Take Care of Your Feet

Some professions keep us on our toes more than others, and if you have one of those jobs, I’m sure you feel the effects. Here are some industries and jobs that are unkind to our feet, plus what you can do to give yours a break.

People who work in the following sectors spend a lot of time on their feet:

Education — teachers
Tourism — tour guides, event planners
Health Care — doctors, physician’s assistants, nurse practitioners
Performing Arts — fine artists, dancers
Photography — photographers, photographer’s assistants
Postal Services — mail carriers, mail sorters
Restaurant — chefs, bakers, waiters, greeters, servers
Retail — register attendant, stockist, salesperson
Spa and Beauty — hairstylists, makeup artists, massage therapists
Sports — athletes, coaches

Your situation may or may not fall into one of the above categories, but if the duties of your particular job require a significant number of hours walking or standing, here are some things you can take into consideration to make yourself and your aching feet more comfortable.

Take breaks. This may not be possible for you, but if you can, try to avoid standing for long periods of time. Get off your feet and sit for a few minutes.

Elevate your feet. If/when you do get time to sit down and take a pause, try to keep them raised.
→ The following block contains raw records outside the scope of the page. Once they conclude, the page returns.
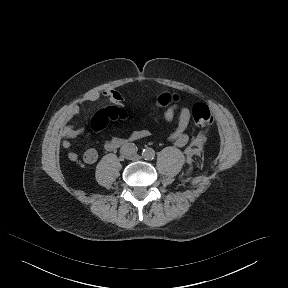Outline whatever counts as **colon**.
<instances>
[{"label":"colon","mask_w":288,"mask_h":288,"mask_svg":"<svg viewBox=\"0 0 288 288\" xmlns=\"http://www.w3.org/2000/svg\"><path fill=\"white\" fill-rule=\"evenodd\" d=\"M167 98L162 99V103L167 102ZM197 127H206L212 122L210 110L205 105H198L193 114ZM118 118L125 119L126 113H123L116 107L101 108L91 118L90 126L95 132L104 130L113 120Z\"/></svg>","instance_id":"1"}]
</instances>
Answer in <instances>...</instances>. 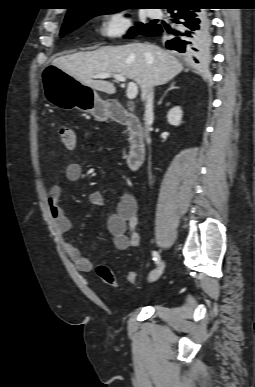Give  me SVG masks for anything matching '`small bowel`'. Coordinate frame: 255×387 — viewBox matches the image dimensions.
<instances>
[{"label":"small bowel","instance_id":"c3829d8e","mask_svg":"<svg viewBox=\"0 0 255 387\" xmlns=\"http://www.w3.org/2000/svg\"><path fill=\"white\" fill-rule=\"evenodd\" d=\"M82 176V167L78 163H69L64 170L67 181L76 182ZM62 195L61 181L57 180L50 187L48 194V208L55 229L60 234H65L71 229V222L60 206ZM89 202L96 209L102 210L105 206L104 197L99 191L89 194ZM138 225L137 204L135 199L125 194L116 206L115 211L106 220V229L116 250H126L137 247L140 236L136 232ZM65 250L74 262L76 268L81 272H90L93 268L91 258L84 256L72 243L65 244Z\"/></svg>","mask_w":255,"mask_h":387}]
</instances>
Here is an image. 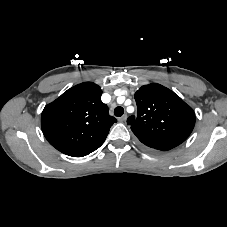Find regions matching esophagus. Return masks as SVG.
Segmentation results:
<instances>
[{"label":"esophagus","instance_id":"esophagus-1","mask_svg":"<svg viewBox=\"0 0 227 227\" xmlns=\"http://www.w3.org/2000/svg\"><path fill=\"white\" fill-rule=\"evenodd\" d=\"M127 119V115L124 114L123 116H121L120 118H118L119 122H124Z\"/></svg>","mask_w":227,"mask_h":227}]
</instances>
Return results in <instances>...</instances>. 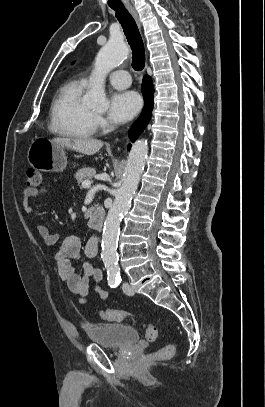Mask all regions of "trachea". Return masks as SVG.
I'll return each instance as SVG.
<instances>
[{
    "mask_svg": "<svg viewBox=\"0 0 265 407\" xmlns=\"http://www.w3.org/2000/svg\"><path fill=\"white\" fill-rule=\"evenodd\" d=\"M132 49V66L141 71L145 66V49L142 37L132 15L124 6L112 7Z\"/></svg>",
    "mask_w": 265,
    "mask_h": 407,
    "instance_id": "1",
    "label": "trachea"
}]
</instances>
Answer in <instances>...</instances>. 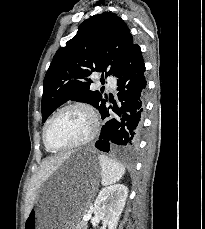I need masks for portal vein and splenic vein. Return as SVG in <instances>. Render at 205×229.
<instances>
[{"label": "portal vein and splenic vein", "instance_id": "1", "mask_svg": "<svg viewBox=\"0 0 205 229\" xmlns=\"http://www.w3.org/2000/svg\"><path fill=\"white\" fill-rule=\"evenodd\" d=\"M88 218H89L88 215H85V216L83 217L84 220H86V219H88Z\"/></svg>", "mask_w": 205, "mask_h": 229}]
</instances>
This will help combat inflammation and prevent swelling.

Wear comfortable shoes. (For women, this includes avoiding high-heeled shoes as much as possible.) Choose ones that are not too tight, are well-cushioned with shock-absorbing soles, and include arch support.
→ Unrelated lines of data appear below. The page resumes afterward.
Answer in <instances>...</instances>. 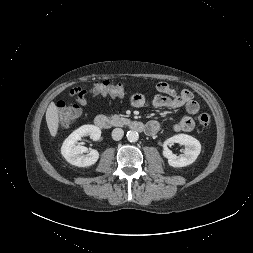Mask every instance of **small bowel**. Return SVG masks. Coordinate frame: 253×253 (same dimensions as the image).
I'll return each instance as SVG.
<instances>
[{"instance_id":"1","label":"small bowel","mask_w":253,"mask_h":253,"mask_svg":"<svg viewBox=\"0 0 253 253\" xmlns=\"http://www.w3.org/2000/svg\"><path fill=\"white\" fill-rule=\"evenodd\" d=\"M155 88L158 94L152 98H148L140 92L134 93L131 96L132 105L138 108L152 105L156 108L170 110L185 107L187 114L178 122H175L172 128L175 132H191L195 127L194 120L191 116L197 114L200 109L199 103L194 100L192 92L187 89L176 91L166 82H159ZM71 95L77 103L82 106L86 105L87 93L85 90L75 89L71 92ZM147 127V133L154 134L159 130L160 125L157 121H150L147 123Z\"/></svg>"}]
</instances>
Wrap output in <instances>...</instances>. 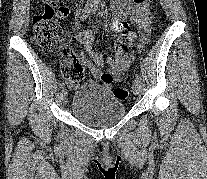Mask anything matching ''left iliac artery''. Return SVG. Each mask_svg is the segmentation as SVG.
I'll return each mask as SVG.
<instances>
[{
    "mask_svg": "<svg viewBox=\"0 0 207 179\" xmlns=\"http://www.w3.org/2000/svg\"><path fill=\"white\" fill-rule=\"evenodd\" d=\"M97 9H98V6L94 5L93 10H92L94 14L96 13ZM135 77H136V80H138L139 82L141 81V76L139 74H136Z\"/></svg>",
    "mask_w": 207,
    "mask_h": 179,
    "instance_id": "left-iliac-artery-1",
    "label": "left iliac artery"
}]
</instances>
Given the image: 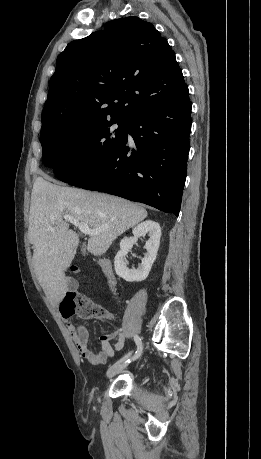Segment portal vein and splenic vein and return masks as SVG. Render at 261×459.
Listing matches in <instances>:
<instances>
[{"label":"portal vein and splenic vein","instance_id":"obj_1","mask_svg":"<svg viewBox=\"0 0 261 459\" xmlns=\"http://www.w3.org/2000/svg\"><path fill=\"white\" fill-rule=\"evenodd\" d=\"M66 221L70 222L71 224H73L74 226H76L80 232H82L83 234H86V235H92V234H96L98 232V230H92L90 229V227L88 226V224L86 223H83V222H79L78 219H76L74 216H71V215H64L63 217Z\"/></svg>","mask_w":261,"mask_h":459}]
</instances>
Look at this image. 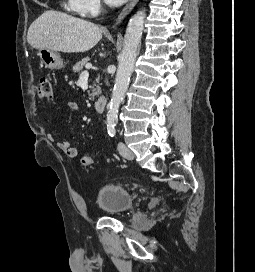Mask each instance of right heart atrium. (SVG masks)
<instances>
[{"instance_id": "obj_1", "label": "right heart atrium", "mask_w": 255, "mask_h": 272, "mask_svg": "<svg viewBox=\"0 0 255 272\" xmlns=\"http://www.w3.org/2000/svg\"><path fill=\"white\" fill-rule=\"evenodd\" d=\"M101 9L100 0H75V10L84 16H93Z\"/></svg>"}]
</instances>
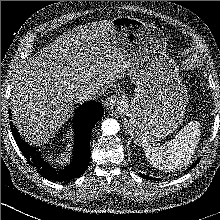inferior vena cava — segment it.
Segmentation results:
<instances>
[{
	"label": "inferior vena cava",
	"instance_id": "1",
	"mask_svg": "<svg viewBox=\"0 0 220 220\" xmlns=\"http://www.w3.org/2000/svg\"><path fill=\"white\" fill-rule=\"evenodd\" d=\"M100 93H101L100 89H95V88L87 89L80 94L79 100L80 101L91 100L92 98H95L96 96L100 95Z\"/></svg>",
	"mask_w": 220,
	"mask_h": 220
}]
</instances>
Invest in some orthotics. These are inserts for your shoes that add extra support and cushion. If you have high arches, you may need a little extra arch support. If you have heel spurs, you may need some extra heel cushioning. Orthotics come in a wide range of sizes, configurations and prices, and are available at pharmacies, through your podiatrist’s office, or at shoe stores.

If you wear socks, make sure they’re cotton, versus made of a synthetic material. Cotton will let your feet to “breathe,” allowing moisture to evaporate and keeping your feet dry.

Indulge in a foot massage. This can help alleviate knots and tension in your aching feet. Even if you can’t enjoy regular foot massages, you can do daily foot exercises: Flex your toes, point your toes, and rotate your feet and ankles.

Soak them in cold water. If your feet are swollen after a day’s work, it’s best to soak them in cool to cold water to reduce the swelling and minimize pain.